En conséquence, il sera fait droit à la demande dans les conditions détaillées au dispositif.
Sur les frais irrépétibles et les dépens
Au stade de l’expertise, aucune des parties n’est considérée comme succombant, il n’y a donc pas lieu de faire application de l’article 700 du code de procédure civile.
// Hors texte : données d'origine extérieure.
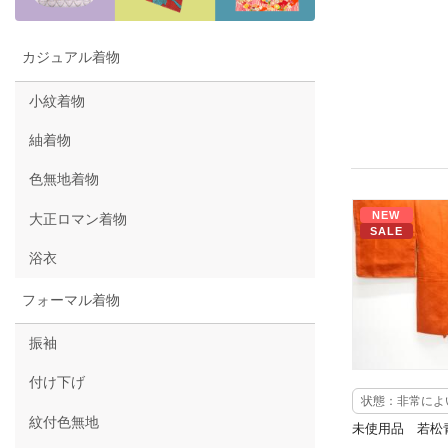
カジュアル着物
小紋着物
紬着物
色無地着物
NEW
大正ロマン着物
SALE
浴衣
フォーマル着物
振袖
付け下げ
状態：非常によ
紋付色無地
未使用品 若松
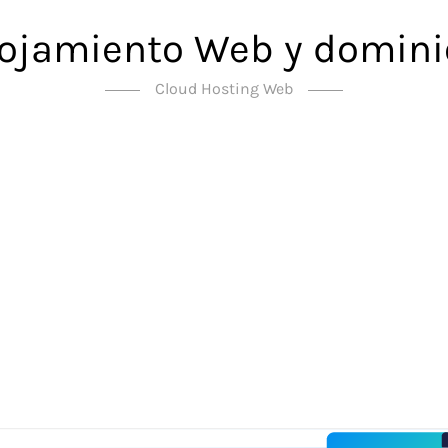
lojamiento Web y domini
Cloud Hosting Web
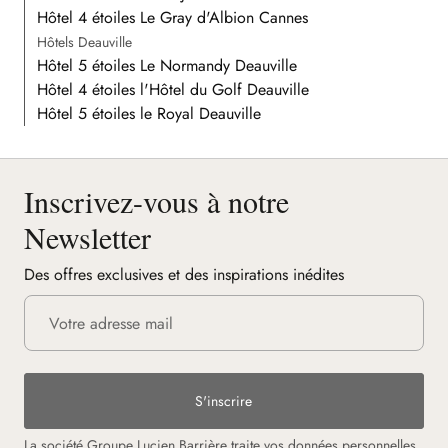
Hôtel 4 étoiles Le Gray d'Albion Cannes
Hôtels Deauville
Hôtel 5 étoiles Le Normandy Deauville
Hôtel 4 étoiles l'Hôtel du Golf Deauville
Hôtel 5 étoiles le Royal Deauville
Inscrivez-vous à notre
Newsletter
Des offres exclusives et des inspirations inédites
S'inscrire
La société Groupe Lucien Barrière traite vos données personnelles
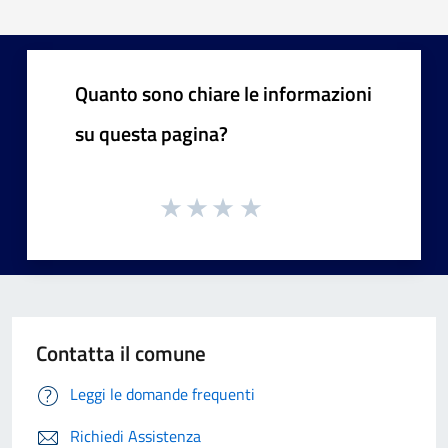
Quanto sono chiare le informazioni
su questa pagina?
Contatta il comune
Leggi le domande frequenti
Richiedi Assistenza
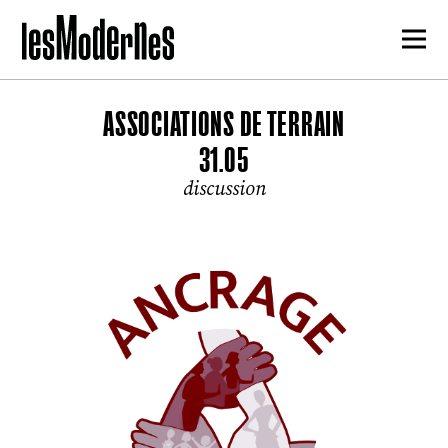
ASSOCIATIONS DE TERRAIN
31.05
discussion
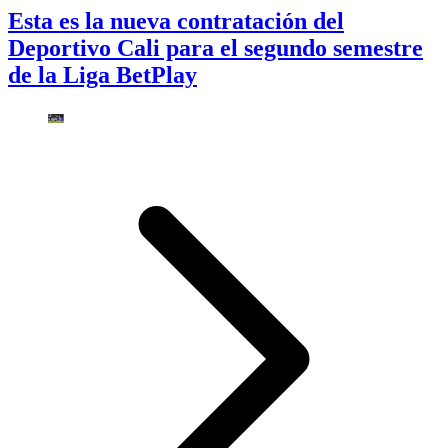
Esta es la nueva contratación del
Deportivo Cali para el segundo semestre
de la Liga BetPlay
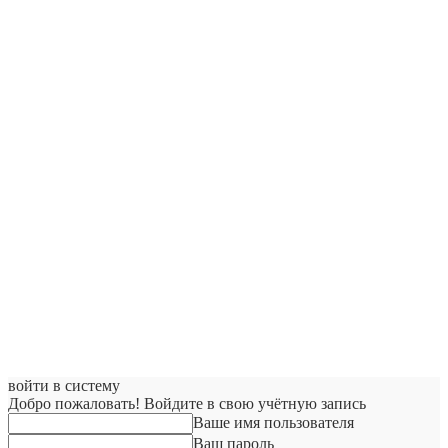
войти в систему
Добро пожаловать! Войдите в свою учётную запись
Ваше имя пользователя
Ваш пароль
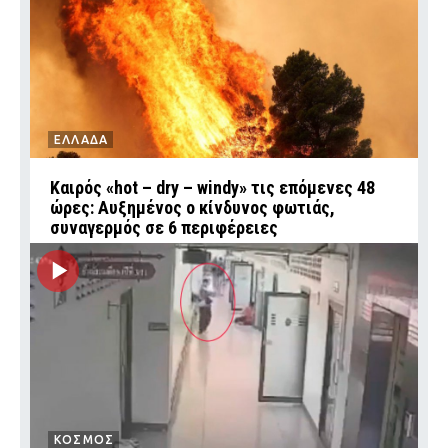
ΕΛΛΑΔΑ
Καιρός «hot – dry – windy» τις επόμενες 48
ώρες: Αυξημένος ο κίνδυνος φωτιάς,
συναγερμός σε 6 περιφέρειες
ΚΟΣΜΟΣ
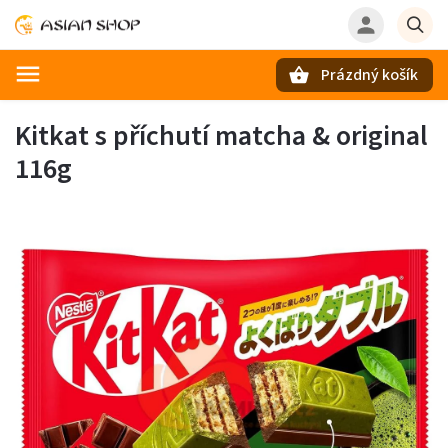
Prázdný košík
Hledat
Kitkat s příchutí matcha & original
116g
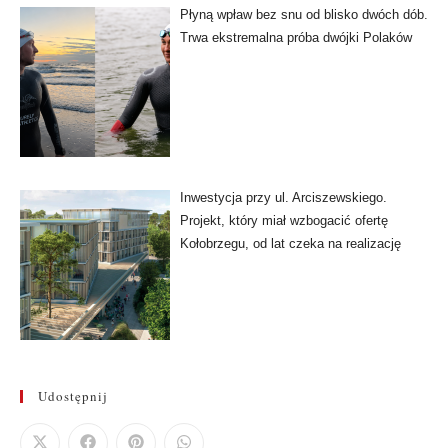
Płyną wpław bez snu od blisko dwóch dób.
Trwa ekstremalna próba dwójki Polaków
Inwestycja przy ul. Arciszewskiego.
Projekt, który miał wzbogacić ofertę
Kołobrzegu, od lat czeka na realizację
Udostępnij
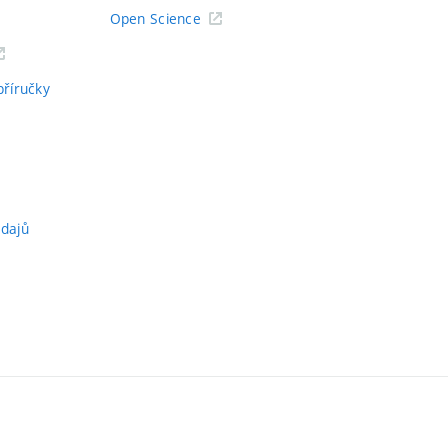
Open Science
příručky
údajů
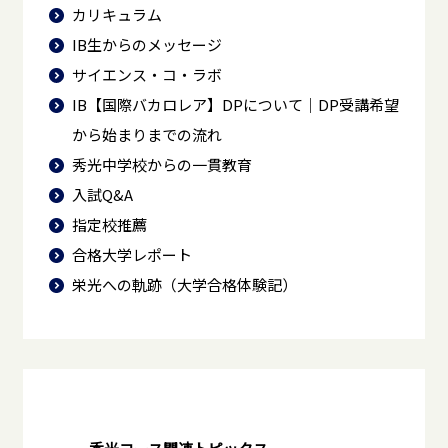
カリキュラム
IB生からのメッセージ
サイエンス・コ・ラボ
IB【国際バカロレア】DPについて｜DP受講希望
から始まりまでの流れ
秀光中学校からの一貫教育
入試Q&A
指定校推薦
合格大学レポート
栄光への軌跡（大学合格体験記）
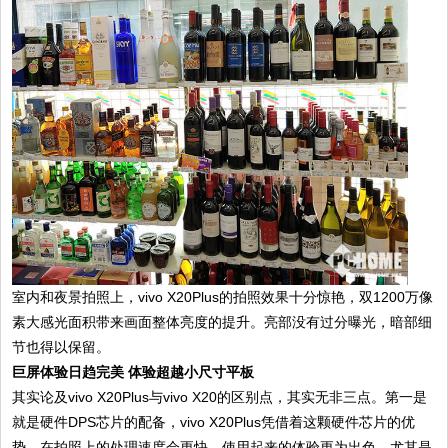
室内和夜景拍照上，vivo X20Plus的拍照效果十分惊艳，双1200万像
素大感光面积带来画面整体亮度的提升。亮部没有过分曝光，暗部细
节也得以保留。
巨屏体验日趋完美 体验超越小尺寸平板
其实论及vivo X20Plus与vivo X20的区别点，其实无非三点。第一是
就是硬件DPS芯片的配备，vivo X20Plus凭借着这颗硬件芯片的优
势，在拍照上的处理速度会更快，使用起来的体验更为出色，尤其是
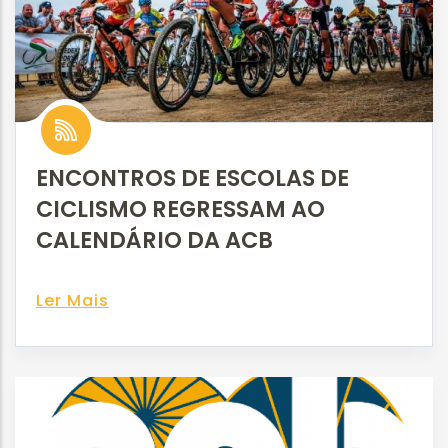
ENCONTROS DE ESCOLAS DE
CICLISMO REGRESSAM AO
CALENDÁRIO DA ACB
Ler Mais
Les dépens seront à la charge des demandeurs.
PAR CES MOTIFS
Nous, Gaële FRANCOIS-HARY, Première Vice-Présidente au Tribunal judiciaire de Versailles, statuant par ordonnance mise à disposition au greffe, contradictoire et en premier ressort :
Ordonnons une expertise,
Commettons pour y procéder M. [C] [Y], expert, inscrit sur la liste de la Cour d’appel de Versailles, avec mission de :
* convoquer et entendre les parties, assistées, le cas échéant, de leurs conseils, et recueillir leurs observations à l’occasion de l’exécution des opérations ou de la tenue des réunions d’expertise,
* se faire remettre toutes les pièces utiles à l’accomplissement de sa mission,
* se rendre sur les lieux et en faire la description,
* relever et décrire les désordres, malfaçons et inachèvements affectant l’immeuble litigieux, allégués dans l’assignation et résultant des pièces produites,
* en détailler les causes et fournir tous éléments permettant à la juridiction de déterminer à quels fournisseurs ou intervenants ces désordres, malfaçons et inachèvements sont imputables, dans quelle proportion,
* dire si les désordres constatés existaient antérieurement à la vente intervenue ou si s’ils sont intervenus postérieurement,
* dans l’hypothèse où les désordres existaient antérieurement à la vente, dire s’ils étaient cachés ou apparents, ou s’ils pouvaient être décelés par un acquéreur non averti et si celui-ci pouvait en apprécier la portée,
* donner tous éléments de nature à apprécier la connaissance que les demandeurs étaient susceptibles d’en avoir antérieurement à la vente,
* indiquer les conséquences de ces désordres, malfaçons et inachèvements quant à la solidité, l’habitabilité, l’esthétique du bâtiment, et, plus généralement quant à l’usage qui peut en être attendu ou quant à la conformité à sa destination,
* évaluer, notamment au vu de devis communiqués par les parties, les solutions et travaux nécessaires pour remédier tant aux désordres qu’aux dommages conséquents et en chiffrer le coût,
* préciser et évaluer les préjudices et coûts induits par ces désordres, malfaçons et inachèvements et par les solutions possibles pour y remédier,
* donner son avis sur les comptes présentés par les parties,
* rapporter toutes autres constatations utiles à l’examen des prétentions des parties,
* mettre, en temps utile, au terme des opérations d’expertise, par le dépôt d’un pré-rapport, les parties en mesure de faire valoir, dans le délai qu’il leur fixera, leurs observations qui seront annexées au rapport,
Disons que l’expert pourra, si besoin est, se faire assister de tout sapiteur de son choix,
Fixons à 4000 euros TTC le montant de la provision à valoir sur la rémunération de l’expert, qui sera versé par les demandeurs, au plus tard le 31 juillet 2025, entre les mains du régisseur d’avance de recettes de cette juridiction, sous peine de caducité,
Rappelons que le règlement peut être effectué par virement bancaire (en demandant le RIB à l’adresse mail : [Courriel 9] ) ou soit par chèque à l’ordre de la Régie d’avances et recettes du Tribunal Judiciaire Versailles, accompagné de la copie exécutoire de la décision,
Impartissons à l’expert, pour le dépôt du rapport d’expertise, un délai de 8 mois à compter de l’avertissement qui lui sera donné par le greffe du versement de la provision,
Disons qu’en cas de refus ou d’empêchement de l’expert, il sera procédé à son remplacement par le magistrat chargé du contrôle des expertises qui est par ailleurs chargé de la surveillance des opérations d’expertise,
Disons n’y avoir lieu à application des dispositions de l’article 700 du code de procédure civile.
Disons que les dépens seront à la charge des demandeurs.
Prononcé par mise à disposition au greffe le VINGT MAI DEUX MIL VINGT CINQ par Gaële FRANÇOIS-HARY, Première Vice-Présidente, assistée de Virginie BRUN, Greffière, lesquelles ont signé la minute de la présente décision.